= Plastun =

Cossack foot scouting and sentry military unit

A plastun or plastoon (Ukrainian, пластун) was a Cossack foot scouting and sentry military unit. Originally, they were part of the Black Sea Cossack Host and then later in the 19th and 20th centuries Kuban Cossack Host.

==Early history==

The tradition of foot scouts, vanguard troops, and ambushes, together with the term plastuny, belong to the early Cossack history of the Zaporizhian Sich and mentioned, e.g., by Vladimir Dahl in his Explanatory Dictionary of the Live Great Russian language. Plastun foot units were introduced during the Russian-Circassian War to guard and scout beyond the "Kuban Line", a frontier in the Kuban plains, against sudden Circassian raids.

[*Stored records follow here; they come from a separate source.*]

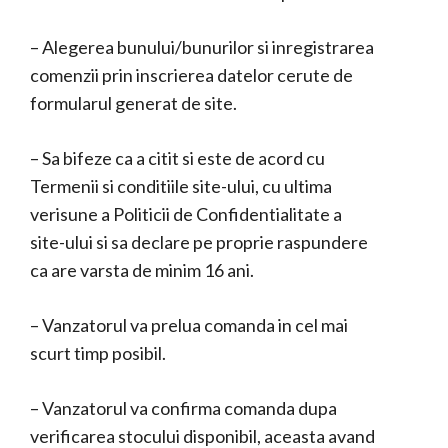
– Alegerea bunului/bunurilor si inregistrarea
comenzii prin inscrierea datelor cerute de
formularul generat de site.
– Sa bifeze ca a citit si este de acord cu
Termenii si conditiile site-ului, cu ultima
verisune a Politicii de Confidentialitate a
site-ului si sa declare pe proprie raspundere
ca are varsta de minim 16 ani.
– Vanzatorul va prelua comanda in cel mai
scurt timp posibil.
– Vanzatorul va confirma comanda dupa
verificarea stocului disponibil, aceasta avand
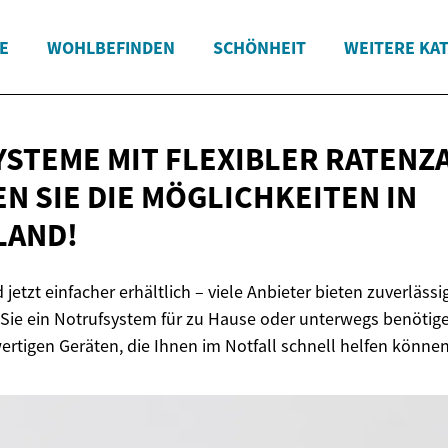
E
WOHLBEFINDEN
SCHÖNHEIT
WEITERE KA
STEME MIT FLEXIBLER RATENZ
N SIE DIE MÖGLICHKEITEN
IN
LAND!
jetzt einfacher erhältlich – viele Anbieter bieten zuverläss
b Sie ein Notrufsystem für zu Hause oder unterwegs benötigen
ertigen Geräten, die Ihnen im Notfall schnell helfen können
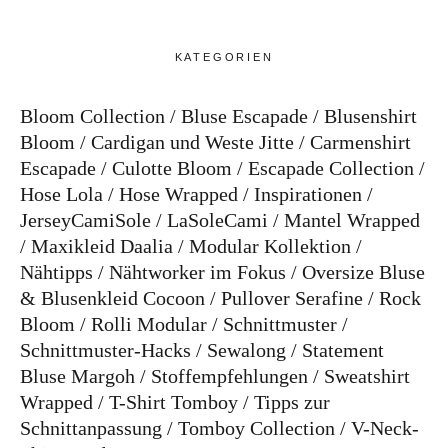
KATEGORIEN
Bloom Collection
Bluse Escapade
Blusenshirt
Bloom
Cardigan und Weste Jitte
Carmenshirt
Escapade
Culotte Bloom
Escapade Collection
Hose Lola
Hose Wrapped
Inspirationen
JerseyCamiSole
LaSoleCami
Mantel Wrapped
Maxikleid Daalia
Modular Kollektion
Nähtipps
Nähtworker im Fokus
Oversize Bluse
& Blusenkleid Cocoon
Pullover Serafine
Rock
Bloom
Rolli Modular
Schnittmuster
Schnittmuster-Hacks
Sewalong
Statement
Bluse Margoh
Stoffempfehlungen
Sweatshirt
Wrapped
T-Shirt Tomboy
Tipps zur
Schnittanpassung
Tomboy Collection
V-Neck-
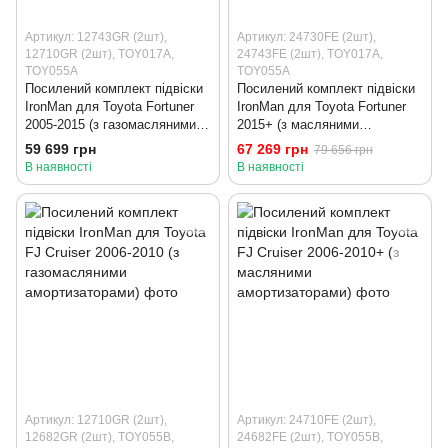
Артикул: 12743GR (2шт),
Артикул: 24730FE (2шт),
12710GR (2шт), TOY017A,
24743FE (2шт), TOY017A,
TOY055A
TOY055A
Посилений комплект підвіски
Посилений комплект підвіски
IronMan для Toyota Fortuner
IronMan для Toyota Fortuner
2005-2015 (з газомасляними
2015+ (з масляними
амортизаторами)
амортизаторами)
59 699 грн
67 269 грн
79 656 грн
В наявності
В наявності
Артикул: 12710GR (2шт),
Артикул: 24710FE (2шт),
12682GR (2шт), TOY055B,
24682FE (2шт), TOY055B,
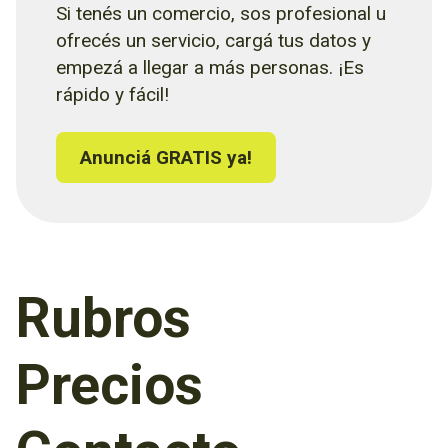
Si tenés un comercio, sos profesional u
ofrecés un servicio, cargá tus datos y
empezá a llegar a más personas. ¡Es
rápido y fácil!
Anunciá GRATIS ya!
Rubros
Precios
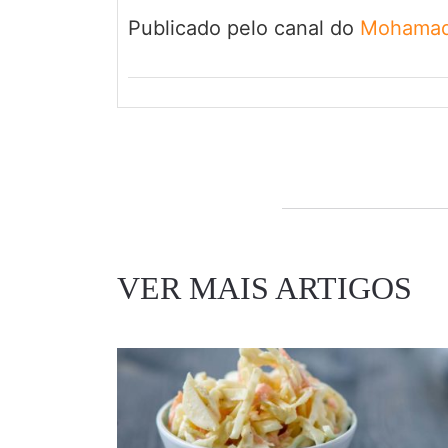
Publicado pelo canal do
Mohamad
VER MAIS ARTIGOS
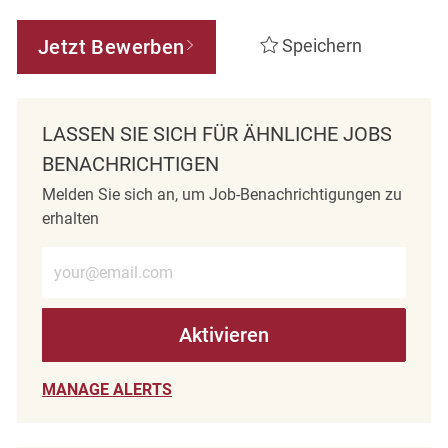
Jetzt Bewerben
Speichern
LASSEN SIE SICH FÜR ÄHNLICHE JOBS
BENACHRICHTIGEN
Melden Sie sich an, um Job-Benachrichtigungen zu
erhalten
E-Mail-Adresse eingeben (erforderlich)
Aktivieren
MANAGE ALERTS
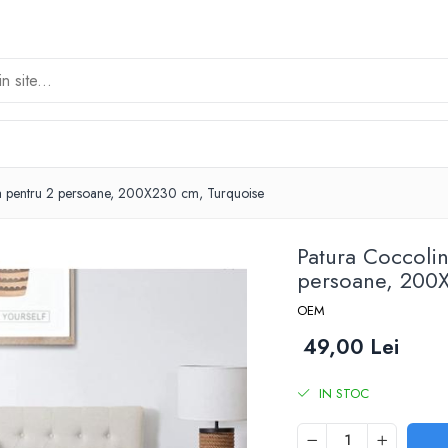
sa pentru 2 persoane, 200X230 cm, Turquoise
Patura Coccoli
persoane, 200
OEM
49,00 Lei
IN STOC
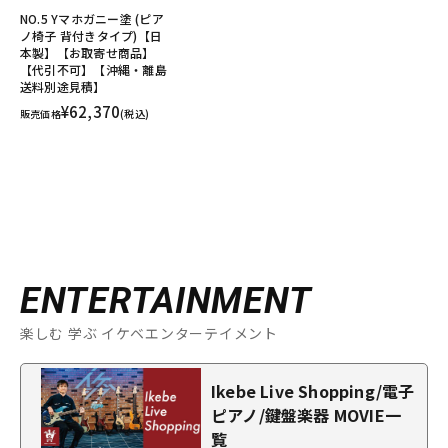
NO.5 Yマホガニー塗 (ピア
ノ椅子 背付きタイプ)【日
本製】【お取寄せ商品】
【代引不可】【沖縄・離島
送料別途見積】
¥62,370
販売価格
(税込)
ENTERTAINMENT
楽しむ 学ぶ イケベエンターテイメント
Ikebe Live Shopping/電子
ピアノ/鍵盤楽器 MOVIE一
覧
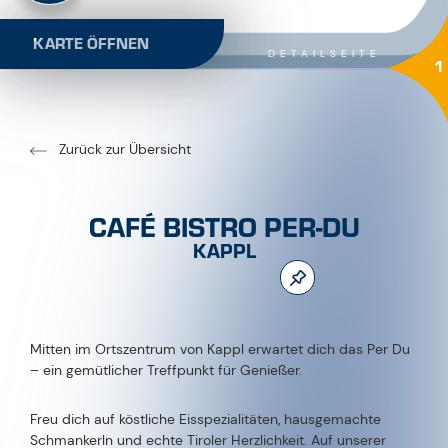
KARTE ÖFFNEN
DETAILSEITE
1
Zurück zur Übersicht
CAFÉ BISTRO PER-DU
KAPPL
Mitten im Ortszentrum von Kappl erwartet dich das Per Du
– ein gemütlicher Treffpunkt für Genießer.
Freu dich auf köstliche Eisspezialitäten, hausgemachte
Schmankerln und echte Tiroler Herzlichkeit. Auf unserer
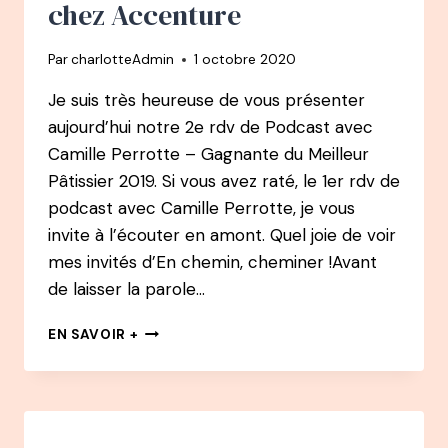
chez Accenture
Par
charlotteAdmin
1 octobre 2020
Je suis très heureuse de vous présenter
aujourd’hui notre 2e rdv de Podcast avec
Camille Perrotte – Gagnante du Meilleur
Pâtissier 2019. Si vous avez raté, le 1er rdv de
podcast avec Camille Perrotte, je vous
invite à l’écouter en amont. Quel joie de voir
mes invités d’En chemin, cheminer !Avant
de laisser la parole…
EN
EN SAVOIR +
CHEMIN
PODCAST
:
#2
CAMILLE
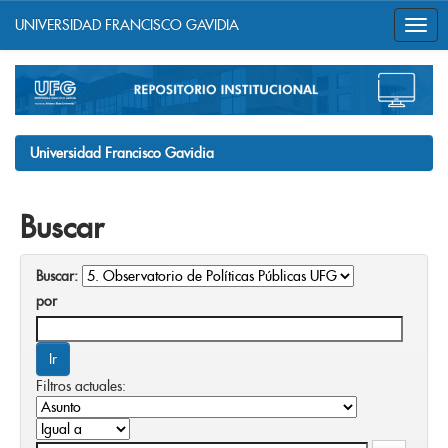
UNIVERSIDAD FRANCISCO GAVIDIA
Skip
navigation
Universidad Francisco Gavidia
Buscar
Buscar:
por
Filtros actuales:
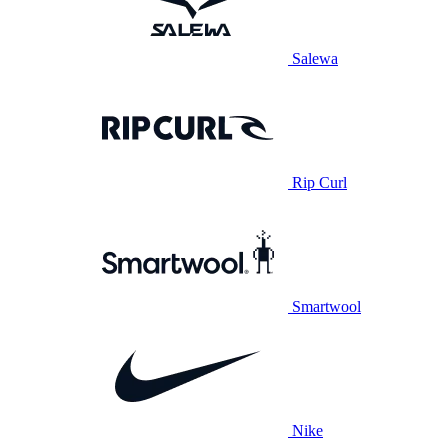
Salewa
Rip Curl
Smartwool
Nike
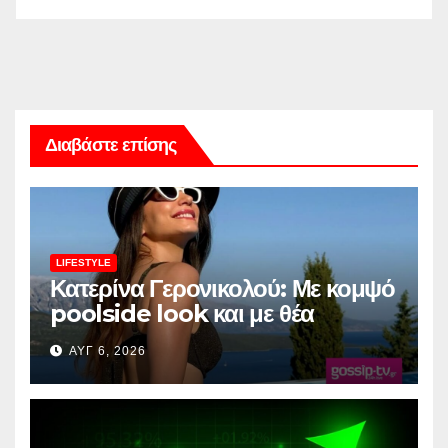
Διαβάστε επίσης
LIFESTYLE
Κατερίνα Γερονικολού: Με κομψό
poolside look και με θέα
αξεπέραστη!
ΑΥΓ 6, 2026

Later, the name "plastoon regiments" was applied to all Cossack infantry. In the Russian Imperial Army, whole plastun regiments were formed. Normally, Cossacks had to buy their horses and horse tack with their own money, and plastuns did not have these expenses. Despite this, regular plastun units were not popular, since they did not fit the traditional notion of Cossack pride. Therefore, plastun units tended to consist of poorer people.

==Soviet period==

The term was revived in the Soviet Army during the Great Patriotic War and used in the names of several Cossack battalions and regiments. The only plastun Cossack division of that time was the 9th Krasnodar Plastun Division, which fought in Northern Caucasus, Poland, and Czechoslovakia, and was one of the elite Soviet military units. Germans called them "Stalin's cutthroats". At the same time, "plastun" (i.e., infantry) regiments existed in the Cossack military that fought on the German side, in the XV SS Cossack Cavalry Corps and the Kazachi Stan militia.

==Name==
The name derives from the word plast, "sheet" via an expression "to lay like a sheet", i.e., flat and low. The word "plastoon" also can refer to a member of a Ukrainian scouting organization Plast, named after the original plastoons.